Les participants s'étaient donné rendez-vous jeudi au Centre des congrès. Ils se sont rendus jusqu’au Château Frontenac où les premiers ministres du Canada et du Québec, Justin Trudeau et Philippe Couillard, ont rencontré les hommes d’affaires jeudi matin.

La mobilisation anti-G7 se précise

La mobilisation de la société civile contre le Sommet du G7 de juin se précise. En marge d’une première manifestation somme toute modeste, jeudi, des groupes sociaux de la capitale ont levé le voile sur une partie de l’agenda militant: le contre-sommet aura lieu devant l’Assemblée nationale, des activités seront organisées à La Malbaie, une fête d’accueil sera célébrée pour les chefs d’État et les citoyens seront invités à participer à des marches populaires à Québec.

L’action de visibilité du jour était une protestation contre la présence au Château Frontenac des représentants des grands lobbys économiques des pays du Groupe des 7 (G7). Les participants à ce Sommet d’affaires B7 (Business Summit 7) préparent à Québec leurs «recommandations» à l’adresse des chefs d’État qui discuteront de l’avenir du monde au Manoir Richelieu les 8 et 9 juin.

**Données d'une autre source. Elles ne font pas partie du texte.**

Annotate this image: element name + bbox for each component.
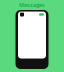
staticText: Messages — [19, 2, 45, 9]
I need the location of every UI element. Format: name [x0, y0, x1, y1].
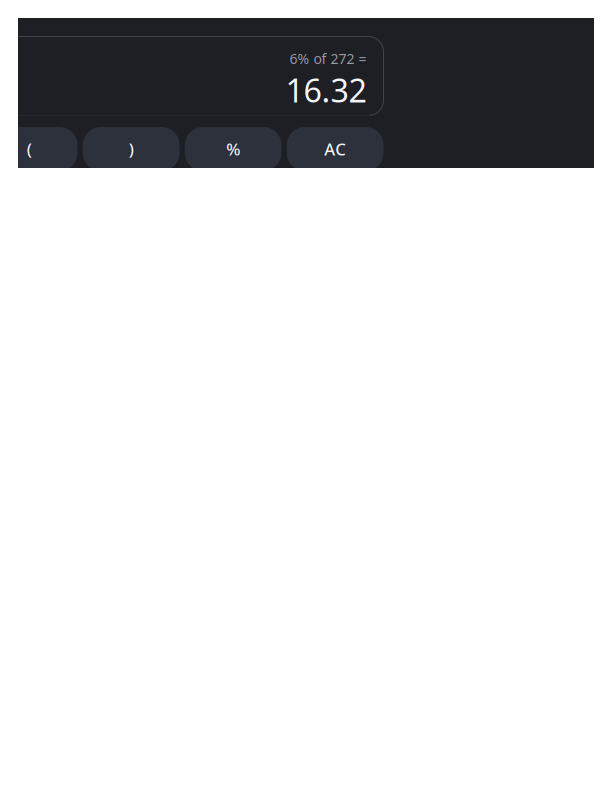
button[interactable]: (: [0, 127, 78, 171]
staticText: ): [129, 138, 134, 160]
staticText: AC: [324, 138, 346, 160]
staticText: 16.32: [286, 68, 366, 112]
staticText: %: [226, 138, 240, 160]
staticText: (: [27, 138, 32, 160]
button[interactable]: AC: [287, 127, 384, 171]
button[interactable]: %: [185, 127, 282, 171]
staticText: 6% of 272 =: [290, 49, 366, 68]
button[interactable]: ): [83, 127, 180, 171]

En fin d’après-midi jeudi, ils étaient donc quelques dizaines devant le Centre des congrès. Entonnant des slogans contre le président américain Donald Trump, contre la répression policière, contre la présence des premiers ministres Justin Trudeau et Philippe Couillard au B7 de Québec, les marcheurs se sont rendus devant l’hôtel accueillant la rencontre.

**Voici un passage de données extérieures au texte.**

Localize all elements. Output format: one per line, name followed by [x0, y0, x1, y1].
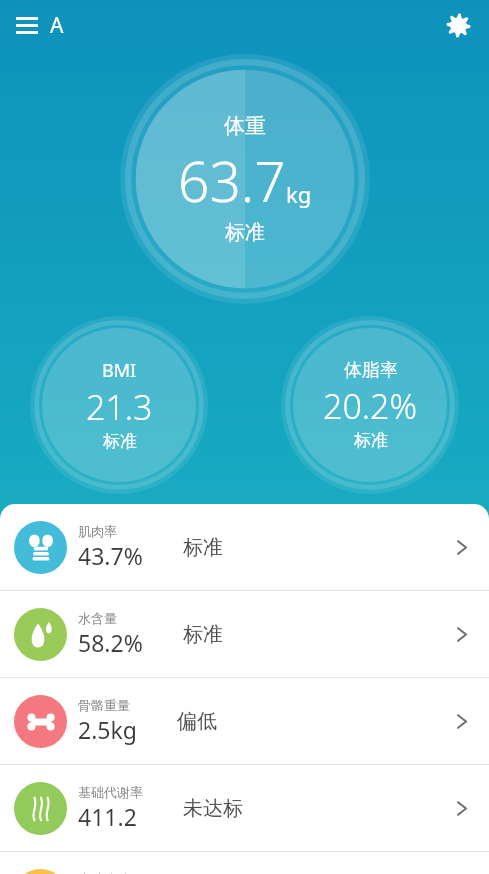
- staticText: 411.2: [78, 801, 137, 832]
- staticText: 43.7%: [78, 540, 143, 571]
- staticText: 标准: [225, 220, 265, 245]
- staticText: 63.7: [178, 143, 286, 218]
- staticText: 内脏脂肪: [78, 871, 130, 874]
- staticText: 体重: [224, 113, 266, 139]
- button[interactable]: 水含量: [0, 591, 489, 677]
- staticText: 58.2%: [78, 627, 143, 658]
- staticText: 未达标: [183, 796, 243, 821]
- staticText: 20.2%: [323, 383, 418, 429]
- button[interactable]: 骨骼重量: [0, 678, 489, 764]
- staticText: 基础代谢率: [78, 784, 143, 800]
- staticText: 骨骼重量: [78, 697, 130, 713]
- staticText: 肌肉率: [78, 523, 117, 539]
- staticText: 标准: [183, 535, 223, 560]
- button[interactable]: 体重: [120, 54, 370, 304]
- button[interactable]: 基础代谢率: [0, 765, 489, 851]
- button[interactable]: 肌肉率: [0, 504, 489, 590]
- staticText: 标准: [354, 430, 388, 451]
- button[interactable]: BMI: [30, 316, 208, 494]
- staticText: 标准: [103, 431, 137, 452]
- staticText: 21.3: [86, 384, 153, 430]
- button[interactable]: Menu: [6, 4, 48, 46]
- staticText: 偏低: [177, 709, 217, 734]
- staticText: 2.5kg: [78, 714, 137, 745]
- button[interactable]: 内脏脂肪: [0, 852, 489, 874]
- staticText: kg: [286, 179, 312, 209]
- button[interactable]: Settings: [437, 4, 479, 46]
- staticText: BMI: [102, 358, 137, 383]
- button[interactable]: 体脂率: [281, 316, 459, 494]
- staticText: 标准: [183, 622, 223, 647]
- staticText: 水含量: [78, 610, 117, 626]
- staticText: A: [50, 11, 64, 40]
- staticText: 体脂率: [344, 359, 398, 382]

«Derrière des portes closes […] les plus riches, le fameux 1%, complotent pour influencer les dirigeant-e-s du G7. Difficile de trouver une meilleure occasion pour lancer les mobilisations contre le G7», notaient les organisateurs, la Coalition Eau Secours, le Regroupement d’éducation populaire en action communautaire des régions de Québec et Chaudière-Appalaches (RÉPAC) ainsi que le Comité populaire Saint-Jean-Baptiste.

La manifestation s’est bien déroulée, sous haute surveillance policière. Quelques protestataires plus échauffés ont échangé des mots d’amour avec les représentants de forces de l’ordre qui ont répliqué en bombant le torse... Puis vers 18h, tout le monde est rentré à la maison.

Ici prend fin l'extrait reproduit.